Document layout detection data
▽
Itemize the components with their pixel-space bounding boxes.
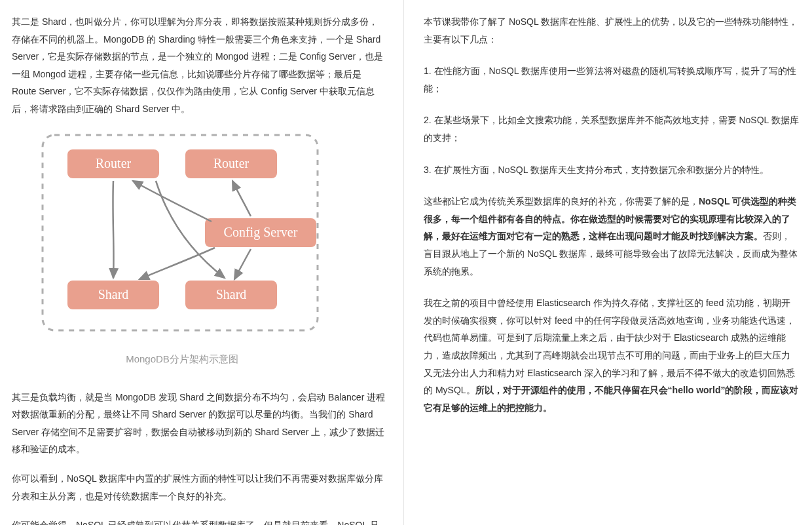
mongodb-sharding-diagram: Router Router Config Server Shard Shard — [35, 130, 387, 345]
right-paragraph-3: 2. 在某些场景下，比如全文搜索功能，关系型数据库并不能高效地支持，需要 NoS… — [424, 111, 799, 146]
left-paragraph-1: 其二是 Shard，也叫做分片，你可以理解为分库分表，即将数据按照某种规则拆分成… — [12, 13, 387, 118]
diagram-caption: MongoDB分片架构示意图 — [35, 350, 329, 369]
diagram-shard1-label: Shard — [98, 287, 129, 301]
left-paragraph-3: 你可以看到，NoSQL 数据库中内置的扩展性方面的特性可以让我们不再需要对数据库… — [12, 470, 387, 505]
diagram-config-label: Config Server — [224, 225, 298, 240]
diagram-router1-label: Router — [96, 156, 132, 170]
right-paragraph-1: 本节课我带你了解了 NoSQL 数据库在性能、扩展性上的优势，以及它的一些特殊功… — [424, 13, 799, 48]
right-paragraph-5: 这些都让它成为传统关系型数据库的良好的补充，你需要了解的是，NoSQL 可供选型… — [424, 193, 799, 280]
diagram-router2-label: Router — [213, 156, 249, 170]
right-paragraph-2: 1. 在性能方面，NoSQL 数据库使用一些算法将对磁盘的随机写转换成顺序写，提… — [424, 62, 799, 97]
diagram-shard2-label: Shard — [216, 287, 247, 301]
right-p6-bold: 所以，对于开源组件的使用，不能只停留在只会“hello world”的阶段，而应… — [424, 385, 798, 413]
right-p6-leadtext: 我在之前的项目中曾经使用 Elasticsearch 作为持久存储，支撑社区的 … — [424, 298, 795, 395]
right-paragraph-4: 3. 在扩展性方面，NoSQL 数据库天生支持分布式，支持数据冗余和数据分片的特… — [424, 161, 799, 179]
left-paragraph-4: 你可能会觉得，NoSQL 已经成熟到可以代替关系型数据库了，但是就目前来看，No… — [12, 516, 387, 525]
right-paragraph-6: 我在之前的项目中曾经使用 Elasticsearch 作为持久存储，支撑社区的 … — [424, 294, 799, 416]
right-p5-leadtext: 这些都让它成为传统关系型数据库的良好的补充，你需要了解的是， — [424, 196, 699, 206]
left-paragraph-2: 其三是负载均衡，就是当 MongoDB 发现 Shard 之间数据分布不均匀，会… — [12, 389, 387, 458]
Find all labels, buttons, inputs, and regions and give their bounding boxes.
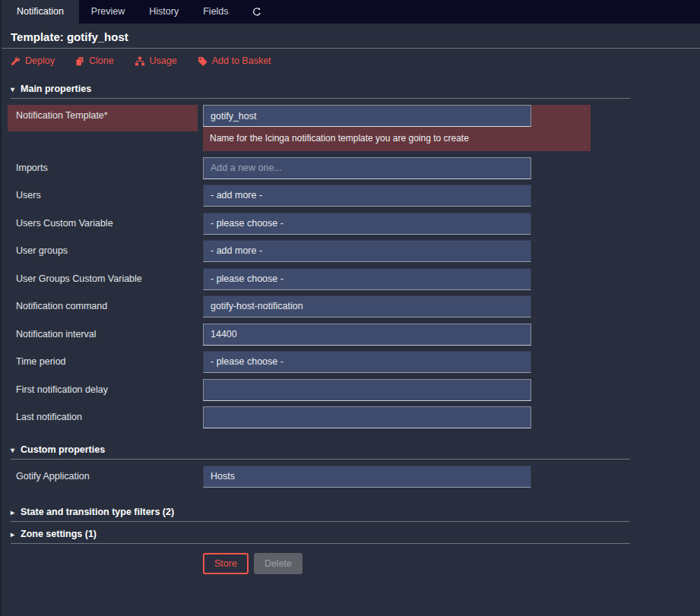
input-last-notification[interactable] xyxy=(203,406,531,428)
page-title: Template: gotify_host xyxy=(11,30,691,43)
deploy-label: Deploy xyxy=(25,55,55,66)
field-wrap-notification-interval xyxy=(203,324,531,346)
field-label-user-groups-custom-variable: User Groups Custom Variable xyxy=(8,268,198,290)
select-gotify-application[interactable]: Hosts xyxy=(203,466,531,488)
field-label-users-custom-variable: Users Custom Variable xyxy=(8,213,198,235)
section-custom-properties[interactable]: ▾ Custom properties xyxy=(11,444,691,455)
tab-bar: Notification Preview History Fields xyxy=(2,0,700,24)
field-label-users: Users xyxy=(8,185,198,207)
caret-down-icon: ▾ xyxy=(11,446,14,454)
input-first-notification-delay[interactable] xyxy=(203,379,531,401)
field-wrap-gotify-application: Hosts xyxy=(203,466,531,488)
form-row-first-notification-delay: First notification delay xyxy=(2,379,700,401)
field-wrap-notification-template: Name for the Icinga notification templat… xyxy=(203,105,591,151)
usage-label: Usage xyxy=(150,55,177,66)
tab-notification[interactable]: Notification xyxy=(2,0,79,24)
section-zones-title: Zone settings (1) xyxy=(21,529,97,539)
form-row-users-custom-variable: Users Custom Variable- please choose - xyxy=(2,213,700,235)
section-zones-divider xyxy=(11,543,630,544)
caret-right-icon: ▸ xyxy=(11,508,14,516)
form-buttons: Store Delete xyxy=(203,553,700,574)
form-row-imports: Imports xyxy=(2,157,700,179)
section-filters-title: State and transition type filters (2) xyxy=(21,507,174,517)
form-row-gotify-application: Gotify ApplicationHosts xyxy=(2,466,700,488)
add-to-basket-label: Add to Basket xyxy=(212,55,271,66)
custom-fields: Gotify ApplicationHosts xyxy=(2,465,700,488)
field-wrap-user-groups: - add more - xyxy=(203,240,531,262)
field-wrap-users: - add more - xyxy=(203,185,531,207)
select-notification-command[interactable]: gotify-host-notification xyxy=(203,295,531,317)
delete-button[interactable]: Delete xyxy=(254,553,302,574)
caret-right-icon: ▸ xyxy=(11,530,14,539)
field-label-time-period: Time period xyxy=(8,351,198,373)
clone-link[interactable]: Clone xyxy=(75,55,114,66)
section-custom-divider xyxy=(11,459,630,460)
select-user-groups-custom-variable[interactable]: - please choose - xyxy=(203,268,531,290)
field-description-notification-template: Name for the Icinga notification templat… xyxy=(203,127,591,150)
action-bar: Deploy Clone Usa xyxy=(2,49,700,74)
form-row-user-groups-custom-variable: User Groups Custom Variable- please choo… xyxy=(2,268,700,290)
main-fields: Notification Template*Name for the Icing… xyxy=(2,104,700,428)
field-label-first-notification-delay: First notification delay xyxy=(8,379,198,401)
form-row-last-notification: Last notification xyxy=(2,406,700,428)
refresh-icon[interactable] xyxy=(245,0,268,24)
tab-fields[interactable]: Fields xyxy=(191,0,240,24)
input-imports[interactable] xyxy=(203,157,531,179)
form-row-notification-command: Notification commandgotify-host-notifica… xyxy=(2,295,700,317)
tab-history[interactable]: History xyxy=(137,0,191,24)
add-to-basket-link[interactable]: Add to Basket xyxy=(198,55,271,66)
section-main-title: Main properties xyxy=(21,84,91,94)
sitemap-icon xyxy=(135,56,145,66)
section-main-divider xyxy=(11,98,630,99)
wrench-icon xyxy=(11,56,21,66)
section-state-transition-filters[interactable]: ▸ State and transition type filters (2) xyxy=(11,507,691,517)
input-notification-template[interactable] xyxy=(203,105,531,127)
deploy-link[interactable]: Deploy xyxy=(11,55,55,66)
app-window: Notification Preview History Fields Temp… xyxy=(0,0,700,616)
field-wrap-time-period: - please choose - xyxy=(203,351,531,373)
clone-label: Clone xyxy=(89,55,114,66)
store-button[interactable]: Store xyxy=(203,553,249,574)
select-users-custom-variable[interactable]: - please choose - xyxy=(203,213,531,235)
field-wrap-notification-command: gotify-host-notification xyxy=(203,295,531,317)
select-user-groups[interactable]: - add more - xyxy=(203,240,531,262)
section-main-properties[interactable]: ▾ Main properties xyxy=(11,84,691,94)
field-label-notification-template: Notification Template* xyxy=(8,105,198,131)
form-row-user-groups: User groups- add more - xyxy=(2,240,700,262)
select-users[interactable]: - add more - xyxy=(203,185,531,207)
caret-down-icon: ▾ xyxy=(11,85,14,93)
input-notification-interval[interactable] xyxy=(203,324,531,346)
field-label-gotify-application: Gotify Application xyxy=(8,466,198,488)
field-wrap-imports xyxy=(203,157,531,179)
usage-link[interactable]: Usage xyxy=(135,55,177,66)
field-wrap-first-notification-delay xyxy=(203,379,531,401)
form-row-users: Users- add more - xyxy=(2,185,700,207)
select-time-period[interactable]: - please choose - xyxy=(203,351,531,373)
field-wrap-user-groups-custom-variable: - please choose - xyxy=(203,268,531,290)
field-label-notification-command: Notification command xyxy=(8,295,198,317)
field-wrap-last-notification xyxy=(203,406,531,428)
tag-icon xyxy=(198,56,207,66)
section-zone-settings[interactable]: ▸ Zone settings (1) xyxy=(11,529,691,539)
field-label-last-notification: Last notification xyxy=(8,406,198,428)
field-label-user-groups: User groups xyxy=(8,240,198,262)
section-filters-divider xyxy=(11,521,630,522)
form-row-time-period: Time period- please choose - xyxy=(2,351,700,373)
section-custom-title: Custom properties xyxy=(21,444,105,455)
field-wrap-users-custom-variable: - please choose - xyxy=(203,213,531,235)
field-label-notification-interval: Notification interval xyxy=(8,324,198,346)
tab-preview[interactable]: Preview xyxy=(79,0,137,24)
field-label-imports: Imports xyxy=(8,157,198,179)
form-row-notification-template: Notification Template*Name for the Icing… xyxy=(2,105,700,151)
form-row-notification-interval: Notification interval xyxy=(2,324,700,346)
clone-icon xyxy=(75,56,84,66)
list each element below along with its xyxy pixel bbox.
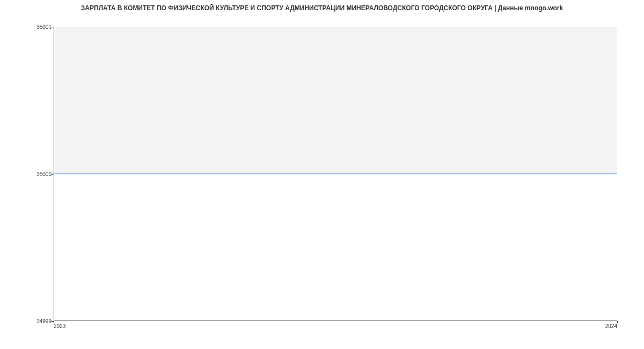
y-tick-mark bbox=[52, 27, 54, 27]
y-tick-mark bbox=[52, 174, 54, 174]
x-axis-tick-label: 2023 bbox=[54, 323, 65, 329]
data-line bbox=[54, 173, 617, 174]
plot-bg-lower bbox=[54, 174, 617, 321]
x-tick-mark bbox=[617, 321, 618, 323]
plot-area bbox=[54, 27, 617, 321]
x-axis-tick-label: 2024 bbox=[605, 323, 617, 329]
y-axis-tick-label: 35000 bbox=[36, 171, 52, 177]
chart-title: ЗАРПЛАТА В КОМИТЕТ ПО ФИЗИЧЕСКОЙ КУЛЬТУР… bbox=[0, 4, 644, 12]
y-axis-tick-label: 34999 bbox=[36, 318, 52, 324]
plot-bg-upper bbox=[54, 27, 617, 174]
y-axis-tick-label: 35001 bbox=[36, 24, 52, 30]
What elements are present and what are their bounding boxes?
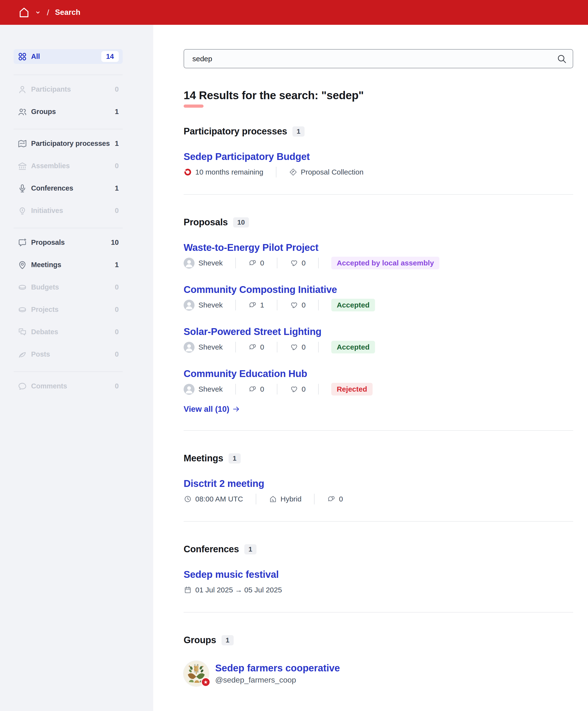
△
Task goal
With "their" as the string to find, copy every line of the records that holds it.

Solution to the exercise
Itemize the components with their pixel-space bounding boxes.
Find all labels, buttons, inputs, and regions and give their bounding boxes.
What elements are present and what are their bounding boxes?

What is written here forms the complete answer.